*Problem requirements*: Give back every record below word for word, with the pictures omitted.

Items from a data source:
┄┄┄┄┄┄┄┄┄┄

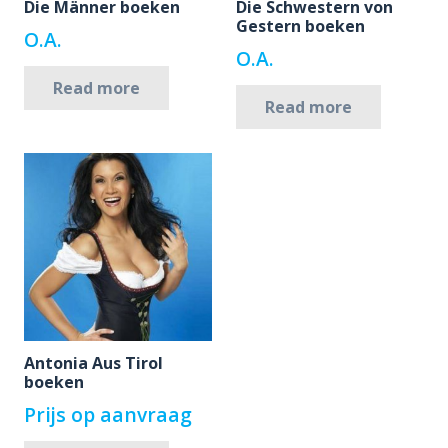
Die Männer boeken
Die Schwestern von
Gestern boeken
O.A.
O.A.
Read more
Read more
Antonia Aus Tirol
boeken
Prijs op aanvraag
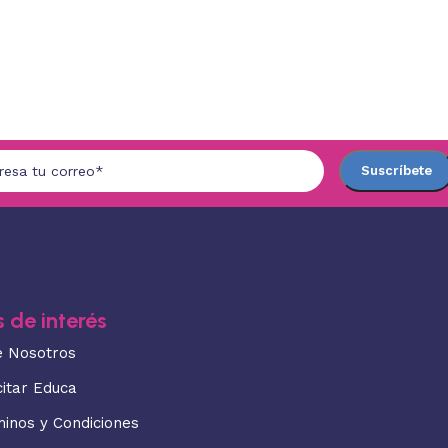
 de interés
e Nosotros
citar Educa
minos y Condiciones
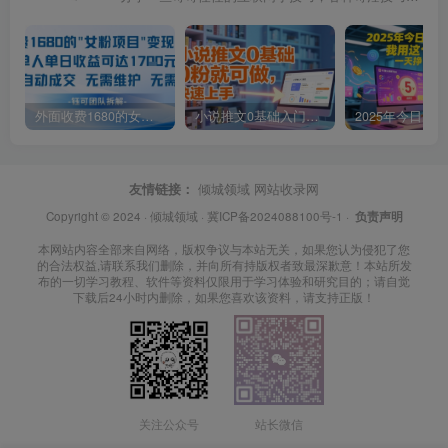
外面收费1680的女粉项目变现，单人单日收益可达1.7k，全自动成交无需维护
小说推文0基础入门教程，0粉就可做，快速上手
友情链接：
倾城领域
网站收录网
Copyright © 2024 ·
倾城领域
·
冀ICP备2024088100号-1
·
负责声明
本网站内容全部来自网络，版权争议与本站无关，如果您认为侵犯了您
的合法权益,请联系我们删除，并向所有持版权者致最深歉意！本站所发
布的一切学习教程、软件等资料仅限用于学习体验和研究目的；请自觉
下载后24小时内删除，如果您喜欢该资料，请支持正版！
关注公众号
站长微信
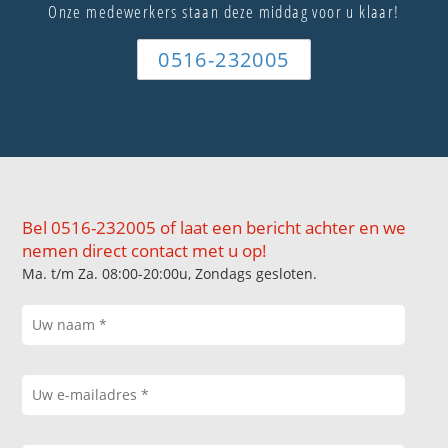
Onze medewerkers staan deze middag voor u klaar!
0516-232005
Bel 0516-232005 of laat een bericht achter en we
nemen direct contact met u op!
Ma. t/m Za. 08:00-20:00u, Zondags gesloten.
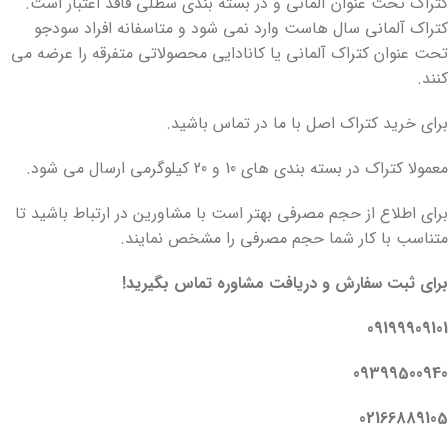
کتراک تحت عنوان آلمانی و در بسته بندی سطلی فاقد اعتبار است.
کتراک آلمانی سال هاست وارد نمی شود و متاسفانه افراد سودجو
تحت عنوان کتراک آلمانی یا کانادایی محصولاتی متفرقه را عرضه می
کنند.
برای خرید کتراک اصل با ما در تماس باشید.
معمولا کتراک در بسته بندی های 10 و 20 کیلوگرمی ارسال می شود.
برای اطلاع از حجم مصرفی بهتر است با مشاورین در ارتباط باشید تا
متناسب با کار شما حجم مصرفی را مشخص نمایند.
برای ثبت سفارش و دریافت مشاوره تماس بگیرید!
09199909101
09399500940
02166889105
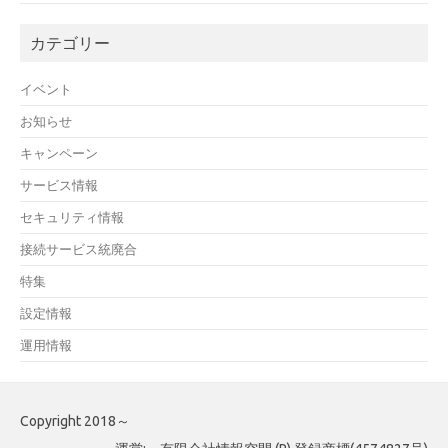
カテゴリー
イベント
お知らせ
キャンペーン
サービス情報
セキュリティ情報
接続サービス統廃合
特集
設定情報
運用情報
Copyright 2018～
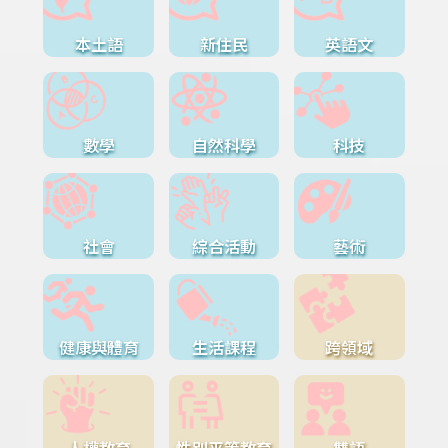
本土語
新住民
英語文
數學
自然科學
科技
社會
綜合活動
藝術
健康與體育
生活課程
跨領域
人權教育
性別平等教育
雙語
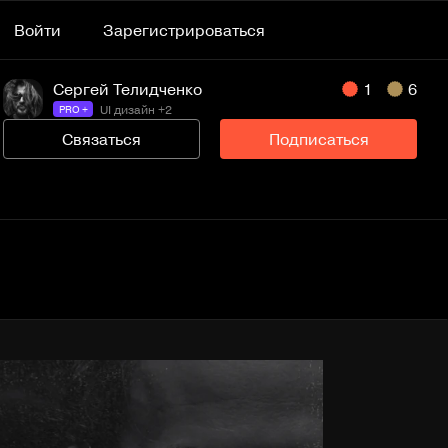
Войти
Зарегистрироваться
Сергей Телидченко
1
6
UI дизайн +2
PRO +
Связаться
Подписаться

┄┄┄┄┄┄┄┄┄┄

*Answer section*:
Die Männer boeken
Die Schwestern von
Gestern boeken
O.A.
O.A.
Read more
Read more
Antonia Aus Tirol
boeken
Prijs op aanvraag
 de interés
e Nosotros
citar Educa
minos y Condiciones
外面收费1680的女粉项目变现，单人单日收益可达1.7k，全自动成交无需维护
小说推文0基础入门教程，0粉就可做，快速上手
友情链接：
倾城领域
网站收录网
Copyright © 2024 ·
倾城领域
·
冀ICP备2024088100号-1
·
负责声明
本网站内容全部来自网络，版权争议与本站无关，如果您认为侵犯了您
的合法权益,请联系我们删除，并向所有持版权者致最深歉意！本站所发
布的一切学习教程、软件等资料仅限用于学习体验和研究目的；请自觉
下载后24小时内删除，如果您喜欢该资料，请支持正版！
关注公众号
站长微信
Onze medewerkers staan deze middag voor u klaar!
0516-232005
Bel 0516-232005 of laat een bericht achter en we
nemen direct contact met u op!
Ma. t/m Za. 08:00-20:00u, Zondags gesloten.
کتراک تحت عنوان آلمانی و در بسته بندی سطلی فاقد اعتبار است.
کتراک آلمانی سال هاست وارد نمی شود و متاسفانه افراد سودجو
تحت عنوان کتراک آلمانی یا کانادایی محصولاتی متفرقه را عرضه می
کنند.
برای خرید کتراک اصل با ما در تماس باشید.
معمولا کتراک در بسته بندی های 10 و 20 کیلوگرمی ارسال می شود.
برای اطلاع از حجم مصرفی بهتر است با مشاورین در ارتباط باشید تا
متناسب با کار شما حجم مصرفی را مشخص نمایند.
برای ثبت سفارش و دریافت مشاوره تماس بگیرید!
09199909101
09399500940
02166889105
カテゴリー
イベント
お知らせ
キャンペーン
サービス情報
セキュリティ情報
接続サービス統廃合
特集
設定情報
運用情報
Copyright 2018～
本土語
新住民
英語文
數學
自然科學
科技
社會
綜合活動
藝術
健康與體育
生活課程
跨領域
人權教育
性別平等教育
雙語
Войти
Зарегистрироваться
Сергей Телидченко
1
6
UI дизайн +2
PRO +
Связаться
Подписаться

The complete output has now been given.